Re: [PATCH 1/7] nfc: llcp: fix NULL error pointer dereference on sendmsg() after failed bind()

Krzysztof Kozlowski <krzysztof.kozlowski@xxxxxxxxxxxxx> · Sat, 15 Jan 2022 13:31:28 +0100

On 15/01/2022 13:26, Krzysztof Kozlowski wrote:
> Syzbot detected a NULL pointer dereference of nfc_llcp_sock->dev pointer
> (which is a 'struct nfc_dev *') with calls to llcp_sock_sendmsg() after
> a failed llcp_sock_bind().
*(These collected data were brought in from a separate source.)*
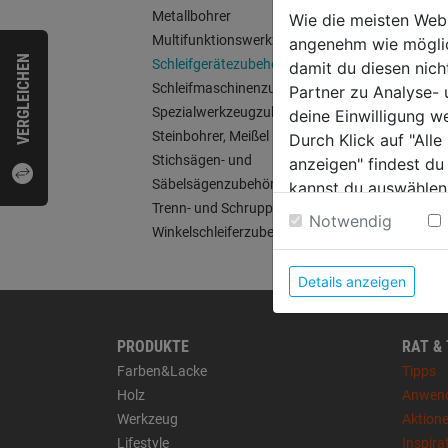
Metallbohrer
Wie die meisten Web
Multifunktionswerkzeugzubehör
angenehm wie möglich
VERGLEICHEN
Schleifgerätezubehör
damit du diesen nic
Schleifmaschinenzubehör
Partner zu Analyse-
Spezialwerkzeugzubehör
deine Einwilligung w
Steinbohrer, Meißel
Durch Klick auf "All
Stichsägen- und
anzeigen" findest du
Säbelsägenzubehör
kannst du auswählen
Trenn- und Schruppscheiben
Weitere Informatione
Notwendig
Winkelschleiferzubehör
Details anzeigen
PRODUKTE
RAT &
Farben&Lacke
Tipps
Holz
Anwen
Werkzeug
Aktion
Lifestyle
Inspira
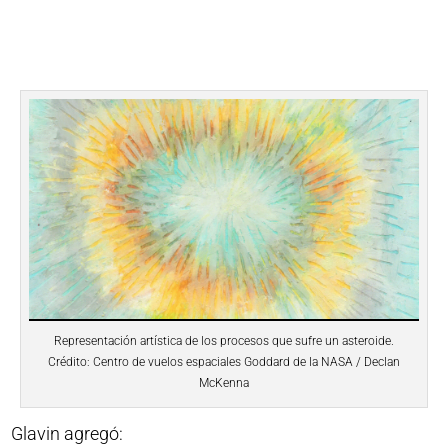
Representación artística de los procesos que sufre un asteroide.
Crédito: Centro de vuelos espaciales Goddard de la NASA / Declan
McKenna
Glavin agregó:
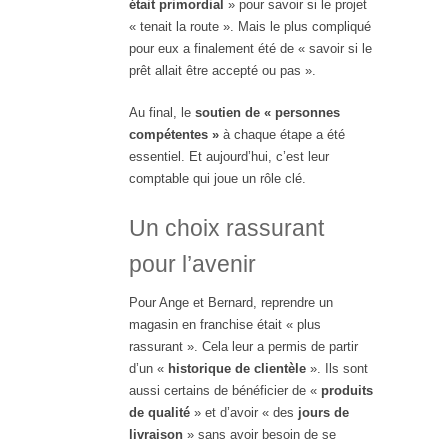
était primordial
» pour savoir si le projet
« tenait la route ». Mais le plus compliqué
pour eux a finalement été de « savoir si le
prêt allait être accepté ou pas ».
Au final, le
soutien de « personnes
compétentes »
à chaque étape a été
essentiel. Et aujourd’hui, c’est leur
comptable qui joue un rôle clé.
Un choix rassurant
pour l’avenir
Pour Ange et Bernard, reprendre un
magasin en franchise était « plus
rassurant ». Cela leur a permis de partir
d’un «
historique de clientèle
». Ils sont
aussi certains de bénéficier de «
produits
de qualité
» et d’avoir « des
jours de
livraison
» sans avoir besoin de se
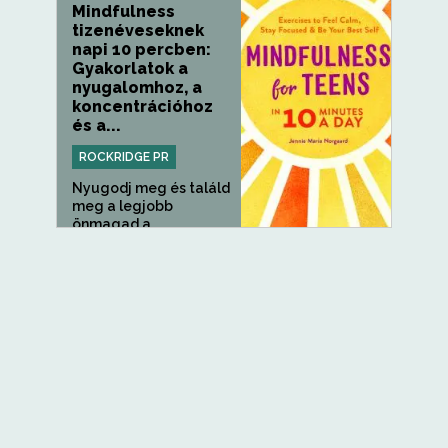
Mindfulness
tizenéveseknek
napi 10 percben:
Gyakorlatok a
nyugalomhoz, a
koncentrációhoz
és a...
ROCKRIDGE PR
Nyugodj meg és találd
meg a legjobb
önmagad a...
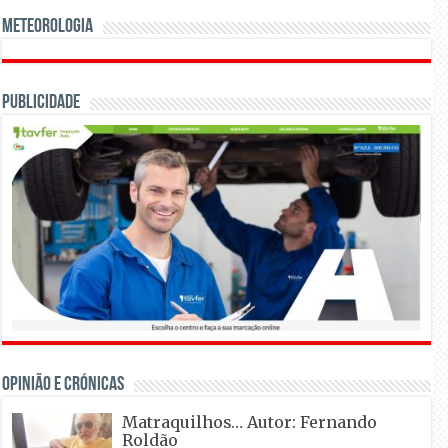
Meteorologia
Publicidade
OPINIÃO E CRÓNICAS
Matraquilhos… Autor: Fernando
Roldão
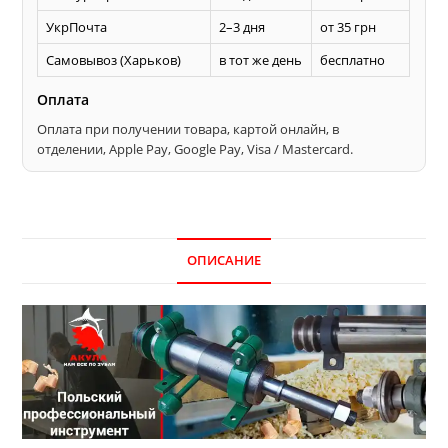
УкрПочта
2–3 дня
от 35 грн
Самовывоз (Харьков)
в тот же день
бесплатно
Оплата
Оплата при получении товара, картой онлайн, в
отделении, Apple Pay, Google Pay, Visa / Mastercard.
ОПИСАНИЕ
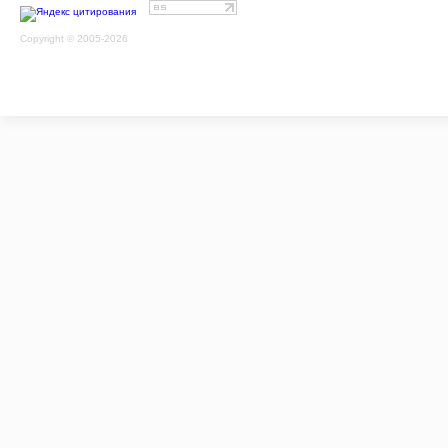
Copyright © 2005-2026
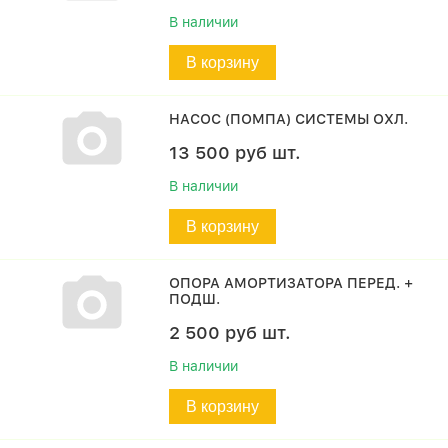
В наличии
В корзину
НАСОС (ПОМПА) СИСТЕМЫ ОХЛ.
13 500
руб
шт.
В наличии
В корзину
ОПОРА АМОРТИЗАТОРА ПЕРЕД. +
ПОДШ.
2 500
руб
шт.
В наличии
В корзину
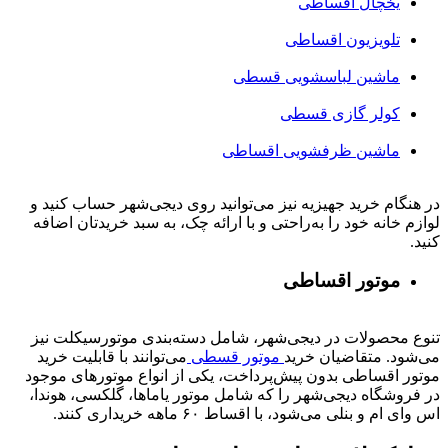
یخچال اقساطی
تلویزیون اقساطی
ماشین لباسشویی قسطی
کولر گازی قسطی
ماشین ظرفشویی اقساطی
در هنگام خرید جهیزیه نیز می‌توانید روی دیجی‌شهر حساب کنید و
لوازم خانه خود را به‌راحتی و با ارائه چک، به سبد خریدتان اضافه
کنید.
موتور اقساطی
تنوع محصولات در دیجی‌شهر، شامل دسته‌بندی موتورسیکلت نیز
می‌شود. متقاضیان خرید
موتور قسطی
می‌توانند با قابلیت خرید
موتور اقساطی بدون پیش‌پرداخت، یکی از انواع موتورهای موجود
در فروشگاه دیجی‌شهر را که شامل موتور یاماها، گلکسی، هوندا،
اس وای ام و بنلی می‌شود، با اقساط ۶۰ ماهه خریداری کنند.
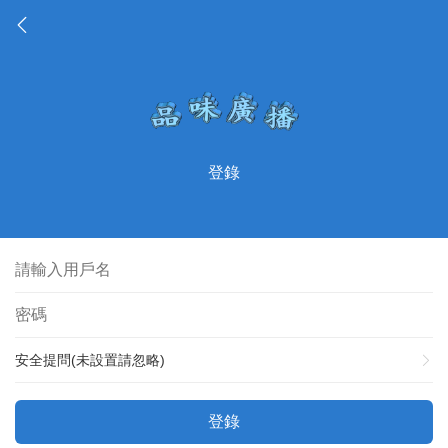
登錄
安全提問(未設置請忽略)
登錄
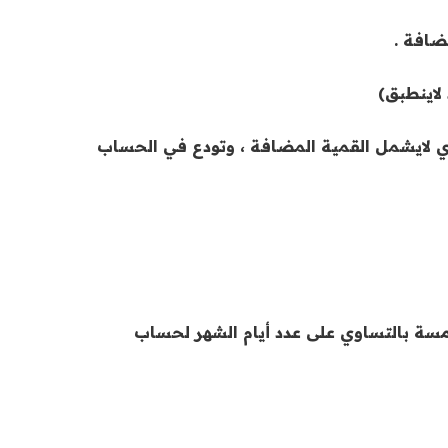
ضافة .
ودي لايشمل القمية المضافة ، وتودع في الحساب
أول من الشهر، يتم تقسيم القيمة المذكورة بالفقرة (1) من المادة الخامسة بالتساوي على عدد أيام الشهر لحساب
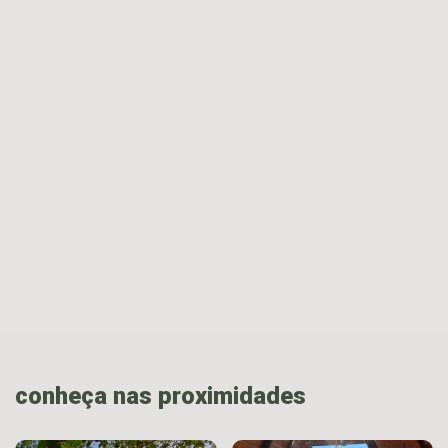
conheça nas proximidades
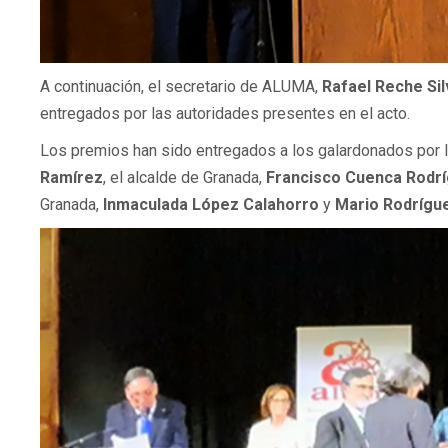
A continuación, el secretario de ALUMA,
Rafael Reche Sil
entregados por las autoridades presentes en el acto.
Los premios han sido entregados a los galardonados por l
Ramírez
, el alcalde de Granada,
Francisco Cuenca Rodr
Granada,
Inmaculada López Calahorro
y
Mario Rodrígu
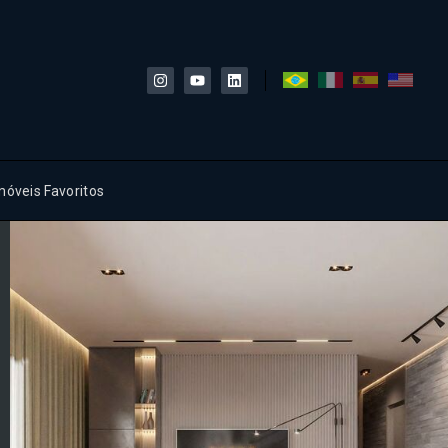
móveis Favoritos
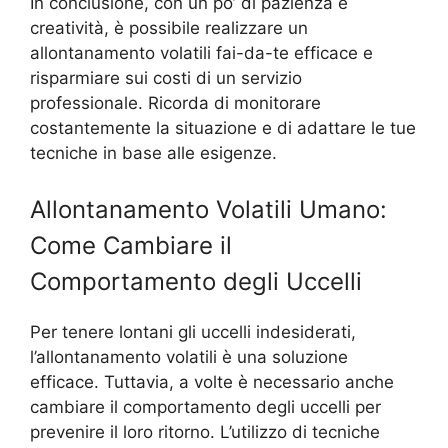
In conclusione, con un po’ di pazienza e
creatività, è possibile realizzare un
allontanamento volatili fai-da-te efficace e
risparmiare sui costi di un servizio
professionale. Ricorda di monitorare
costantemente la situazione e di adattare le tue
tecniche in base alle esigenze.
Allontanamento Volatili Umano:
Come Cambiare il
Comportamento degli Uccelli
Per tenere lontani gli uccelli indesiderati,
l’allontanamento volatili è una soluzione
efficace. Tuttavia, a volte è necessario anche
cambiare il comportamento degli uccelli per
prevenire il loro ritorno. L’utilizzo di tecniche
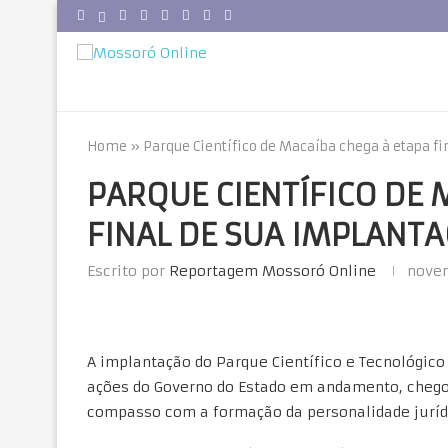
Home
»
Parque Científico de Macaíba chega à etapa f
PARQUE CIENTÍFICO DE 
FINAL DE SUA IMPLANT
Escrito por
Reportagem Mossoró Online
novem
A implantação do Parque Científico e Tecnológic
ações do Governo do Estado em andamento, chegou
compasso com a formação da personalidade jurídi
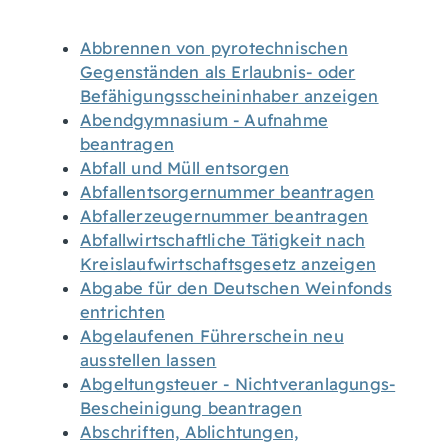
Abbrennen von pyrotechnischen
Gegenständen als Erlaubnis- oder
Befähigungsscheininhaber anzeigen
Abendgymnasium - Aufnahme
beantragen
Abfall und Müll entsorgen
Abfallentsorgernummer beantragen
Abfallerzeugernummer beantragen
Abfallwirtschaftliche Tätigkeit nach
Kreislaufwirtschaftsgesetz anzeigen
Abgabe für den Deutschen Weinfonds
entrichten
Abgelaufenen Führerschein neu
ausstellen lassen
Abgeltungsteuer - Nichtveranlagungs-
Bescheinigung beantragen
Abschriften, Ablichtungen,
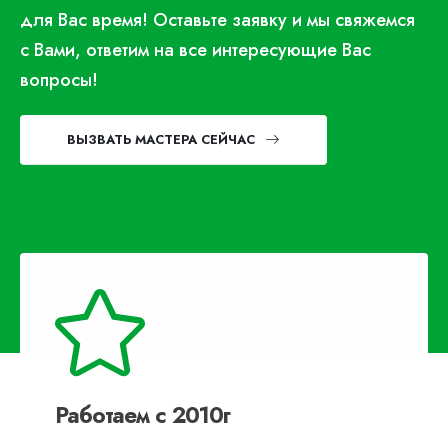
для Вас время! Оставьте заявку и мы свяжемся
с Вами, ответим на все интересующие Вас
вопросы!
ВЫЗВАТЬ МАСТЕРА СЕЙЧАС
Работаем с 2010г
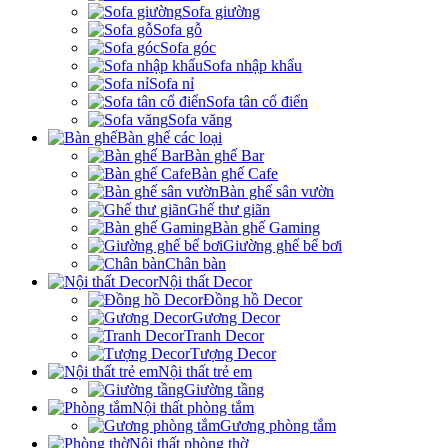
Sofa giường
Sofa gỗ
Sofa góc
Sofa nhập khẩu
Sofa nỉ
Sofa tân cổ điển
Sofa văng
Bàn ghế các loại
Bàn ghế Bar
Bàn ghế Cafe
Bàn ghế sân vườn
Ghế thư giãn
Bàn ghế Gaming
Giường ghế bể bơi
Chân bàn
Nội thất Decor
Đồng hồ Decor
Gương Decor
Tranh Decor
Tượng Decor
Nội thất trẻ em
Giường tầng
Nội thất phòng tắm
Gương phòng tắm
Nội thất phòng thờ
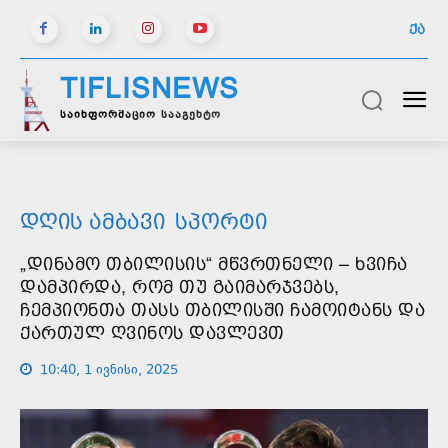
ᲥᲐ
TIFLISNEWS
საინფორმაციო სააგენტო
ᲓᲦᲘᲡ ᲐᲛᲑᲐᲕᲘ
ᲡᲞᲝᲠᲢᲘ
„ᲓᲘᲜᲐᲛᲝ ᲗᲑᲘᲚᲘᲡᲘᲡ“ ᲛᲬᲕᲠᲗᲜᲔᲚᲘ – ᲮᲕᲘᲩᲐ
ᲓᲐᲛᲞᲘᲠᲓᲐ, ᲠᲝᲛ ᲗᲣ ᲒᲐᲘᲛᲐᲠᲯᲕᲔᲑᲡ,
ᲩᲔᲛᲞᲘᲝᲜᲗᲐ ᲗᲐᲡᲡ ᲗᲑᲘᲚᲘᲡᲨᲘ ᲩᲐᲛᲝᲘᲢᲐᲜᲡ ᲓᲐ
ᲥᲐᲠᲗᲣᲚ ᲦᲕᲘᲜᲝᲡ ᲓᲐᲕᲚᲔᲕᲗ
10:40, 1 ივნისი, 2025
The message being sent is a SOCK_DGRAM.
> 
> KASAN report:
> 
>   BUG: KASAN: null-ptr-deref in nfc_alloc_send_skb+0x2d/0xc0
>   Read of size 4 at addr 00000000000005c8 by task llcp_sock_nfc_a/899
> 
>   CPU: 5 PID: 899 Comm: llcp_sock_nfc_a Not tainted 5.16.0-rc6-next-20211224-00001-gc6437fbf18b0 #125
>   Hardware name: QEMU Standard PC (i440FX + PIIX, 1996), BIOS 1.14.0-2 04/01/2014
>   Call Trace:
>    <TASK>
>    dump_stack_lvl+0x45/0x59
>    ? nfc_alloc_send_skb+0x2d/0xc0
>    __kasan_report.cold+0x117/0x11c
>    ? mark_lock+0x480/0x4f0
>    ? nfc_alloc_send_skb+0x2d/0xc0
>    kasan_report+0x38/0x50
>    nfc_alloc_send_skb+0x2d/0xc0
>    nfc_llcp_send_ui_frame+0x18c/0x2a0
>    ? nfc_llcp_send_i_frame+0x230/0x230
>    ? __local_bh_enable_ip+0x86/0xe0
>    ? llcp_sock_connect+0x470/0x470
>    ? llcp_sock_connect+0x470/0x470
>    sock_sendmsg+0x8e/0xa0
>    ____sys_sendmsg+0x253/0x3f0
>    ...
> 
> The issue was visible only with multiple simultaneous calls to bind() and
> sendmsg(), which resulted in most of the bind() calls to fail.  The
> bind() was failing on checking if there is available WKS/SDP/SAP
> (respective bit in 'struct nfc_llcp_local' fields).  When there was no
> available WKS/SDP/SAP, the bind returned error but the sendmsg() to such
> socket was able to trigger mentioned NULL pointer dereference of
> nfc_llcp_sock->dev.
> 
> The code looks simply racy and currently it protects several paths
> against race with checks for (!nfc_llcp_sock->local) which is NULL-ified
> in error paths of bind().  The llcp_sock_sendmsg() did not have such
> check but called function nfc_llcp_send_ui_frame() had, although not
> protected with lock_sock().
> 
> Therefore the race could look like (same socket is used all the time):
>   CPU0                                     CPU1
>   ====                                     ====
>   llcp_sock_bind()
>   - lock_sock()
>     - success
>   - release_sock()
>   - return 0
>                                            llcp_sock_sendmsg()
>                                            - lock_sock()
>                                            - release_sock()
>   llcp_sock_bind(), same socket
>   - lock_sock()
>     - error
>                                            - nfc_llcp_send_ui_frame()
>                                              - if (!llcp_sock->local)
>     - llcp_sock->local = NULL
>     - nfc_put_device(dev)
>                                              - dereference llcp_sock->dev
>   - release_sock()
>   - return -ERRNO
> 
> The nfc_llcp_send_ui_frame() checked llcp_sock->local outside of the
> lock, which is racy and ineffective check.  Instead, its caller
> llcp_sock_sendmsg(), should perform the check inside lock_sock().
> 
> Reported-by: syzbot+7f23bcddf626e0593a39@xxxxxxxxxxxxxxxxxxxxxxxxx

Syzbot confirmed fix, so this could be replaced with:

Reported-and-tested-by: syzbot+7f23bcddf626e0593a39@xxxxxxxxxxxxxxxxxxxxxxxxx

Best regards,
Krzysztof